Give every line of the material back exactly, images removed.

**Dataset records**
======

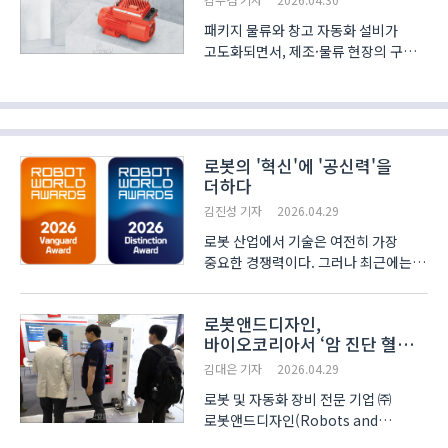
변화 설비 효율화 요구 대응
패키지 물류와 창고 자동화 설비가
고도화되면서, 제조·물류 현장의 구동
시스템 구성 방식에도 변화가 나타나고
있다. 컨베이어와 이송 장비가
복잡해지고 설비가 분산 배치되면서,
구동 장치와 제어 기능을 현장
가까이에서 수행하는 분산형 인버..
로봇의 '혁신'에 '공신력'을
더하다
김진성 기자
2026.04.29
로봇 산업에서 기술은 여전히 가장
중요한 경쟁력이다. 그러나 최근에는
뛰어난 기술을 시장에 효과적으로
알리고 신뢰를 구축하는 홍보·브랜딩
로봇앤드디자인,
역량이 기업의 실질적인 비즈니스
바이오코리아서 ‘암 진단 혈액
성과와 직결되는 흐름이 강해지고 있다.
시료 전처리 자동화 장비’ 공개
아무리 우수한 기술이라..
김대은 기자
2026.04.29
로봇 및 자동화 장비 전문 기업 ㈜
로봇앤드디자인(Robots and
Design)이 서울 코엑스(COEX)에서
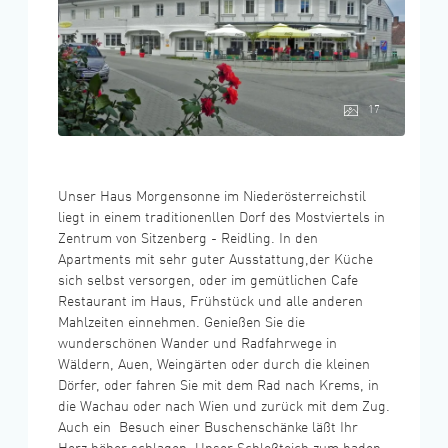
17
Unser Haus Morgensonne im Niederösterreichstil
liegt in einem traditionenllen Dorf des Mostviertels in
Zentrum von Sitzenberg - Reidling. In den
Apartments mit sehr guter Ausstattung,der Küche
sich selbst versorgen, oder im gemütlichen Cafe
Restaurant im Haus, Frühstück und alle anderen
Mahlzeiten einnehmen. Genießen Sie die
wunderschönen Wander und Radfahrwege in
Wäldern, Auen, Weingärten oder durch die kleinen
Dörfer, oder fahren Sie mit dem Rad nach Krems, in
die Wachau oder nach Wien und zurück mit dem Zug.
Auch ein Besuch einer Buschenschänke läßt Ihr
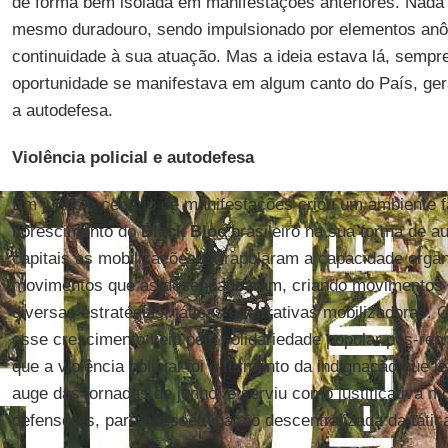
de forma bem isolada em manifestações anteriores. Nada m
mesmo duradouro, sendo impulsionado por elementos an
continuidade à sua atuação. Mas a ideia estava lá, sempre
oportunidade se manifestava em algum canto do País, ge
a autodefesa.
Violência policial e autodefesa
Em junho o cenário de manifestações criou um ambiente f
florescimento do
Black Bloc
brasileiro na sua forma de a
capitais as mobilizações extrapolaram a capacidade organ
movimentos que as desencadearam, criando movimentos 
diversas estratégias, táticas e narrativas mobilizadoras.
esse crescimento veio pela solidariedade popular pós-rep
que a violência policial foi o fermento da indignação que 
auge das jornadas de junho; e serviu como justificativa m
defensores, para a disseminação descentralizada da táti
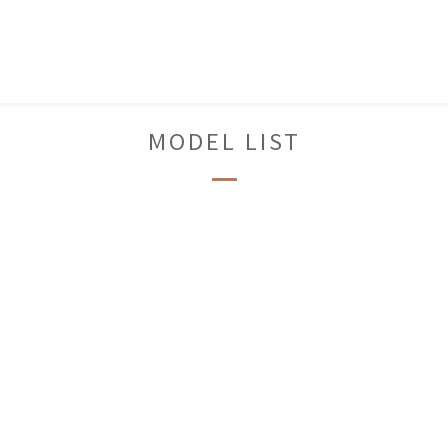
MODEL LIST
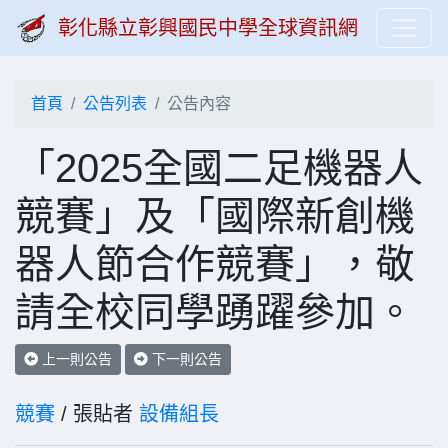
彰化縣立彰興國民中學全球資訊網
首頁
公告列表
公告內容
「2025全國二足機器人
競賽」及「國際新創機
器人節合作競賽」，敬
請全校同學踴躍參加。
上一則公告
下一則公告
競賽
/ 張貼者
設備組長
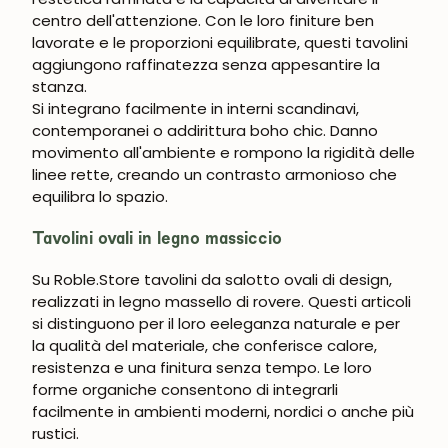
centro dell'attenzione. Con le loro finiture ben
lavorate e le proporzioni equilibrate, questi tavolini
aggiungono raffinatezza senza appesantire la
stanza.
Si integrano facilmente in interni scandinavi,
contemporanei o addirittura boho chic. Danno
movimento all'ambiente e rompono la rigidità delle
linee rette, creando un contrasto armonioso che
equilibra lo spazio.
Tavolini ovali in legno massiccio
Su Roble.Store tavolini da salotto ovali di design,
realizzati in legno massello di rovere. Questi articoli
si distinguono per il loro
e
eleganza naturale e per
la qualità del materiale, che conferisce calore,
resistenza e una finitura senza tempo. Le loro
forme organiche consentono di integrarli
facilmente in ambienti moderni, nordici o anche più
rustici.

======

**Task answer**
변화 설비 효율화 요구 대응
패키지 물류와 창고 자동화 설비가
고도화되면서, 제조·물류 현장의 구동
시스템 구성 방식에도 변화가 나타나고
있다. 컨베이어와 이송 장비가
복잡해지고 설비가 분산 배치되면서,
구동 장치와 제어 기능을 현장
가까이에서 수행하는 분산형 인버..
로봇의 '혁신'에 '공신력'을
더하다
김진성 기자
2026.04.29
로봇 산업에서 기술은 여전히 가장
중요한 경쟁력이다. 그러나 최근에는
뛰어난 기술을 시장에 효과적으로
알리고 신뢰를 구축하는 홍보·브랜딩
로봇앤드디자인,
역량이 기업의 실질적인 비즈니스
바이오코리아서 ‘암 진단 혈액
성과와 직결되는 흐름이 강해지고 있다.
시료 전처리 자동화 장비’ 공개
아무리 우수한 기술이라..
김대은 기자
2026.04.29
로봇 및 자동화 장비 전문 기업 ㈜
로봇앤드디자인(Robots and
Design)이 서울 코엑스(COEX)에서
17
Unser Haus Morgensonne im Niederösterreichstil
liegt in einem traditionenllen Dorf des Mostviertels in
Zentrum von Sitzenberg - Reidling. In den
Apartments mit sehr guter Ausstattung,der Küche
sich selbst versorgen, oder im gemütlichen Cafe
Restaurant im Haus, Frühstück und alle anderen
Mahlzeiten einnehmen. Genießen Sie die
wunderschönen Wander und Radfahrwege in
Wäldern, Auen, Weingärten oder durch die kleinen
Dörfer, oder fahren Sie mit dem Rad nach Krems, in
die Wachau oder nach Wien und zurück mit dem Zug.
Auch ein Besuch einer Buschenschänke läßt Ihr
de forma bem isolada em manifestações anteriores. Nada m
mesmo duradouro, sendo impulsionado por elementos an
continuidade à sua atuação. Mas a ideia estava lá, sempre
oportunidade se manifestava em algum canto do País, ge
a autodefesa.
Violência policial e autodefesa
Em junho o cenário de manifestações criou um ambiente f
florescimento do
Black Bloc
brasileiro na sua forma de a
capitais as mobilizações extrapolaram a capacidade organ
movimentos que as desencadearam, criando movimentos 
diversas estratégias, táticas e narrativas mobilizadoras.
esse crescimento veio pela solidariedade popular pós-rep
que a violência policial foi o fermento da indignação que 
auge das jornadas de junho; e serviu como justificativa m
defensores, para a disseminação descentralizada da táti
MODEL LIST
彰化縣立彰興國民中學全球資訊網
首頁
公告列表
公告內容
「2025全國二足機器人
競賽」及「國際新創機
器人節合作競賽」，敬
請全校同學踴躍參加。
上一則公告
下一則公告
競賽
/ 張貼者
設備組長
centro dell'attenzione. Con le loro finiture ben
lavorate e le proporzioni equilibrate, questi tavolini
aggiungono raffinatezza senza appesantire la
stanza.
Si integrano facilmente in interni scandinavi,
contemporanei o addirittura boho chic. Danno
movimento all'ambiente e rompono la rigidità delle
linee rette, creando un contrasto armonioso che
equilibra lo spazio.
Tavolini ovali in legno massiccio
Su Roble.Store tavolini da salotto ovali di design,
realizzati in legno massello di rovere. Questi articoli
si distinguono per il loro
e
eleganza naturale e per
la qualità del materiale, che conferisce calore,
resistenza e una finitura senza tempo. Le loro
forme organiche consentono di integrarli
facilmente in ambienti moderni, nordici o anche più
rustici.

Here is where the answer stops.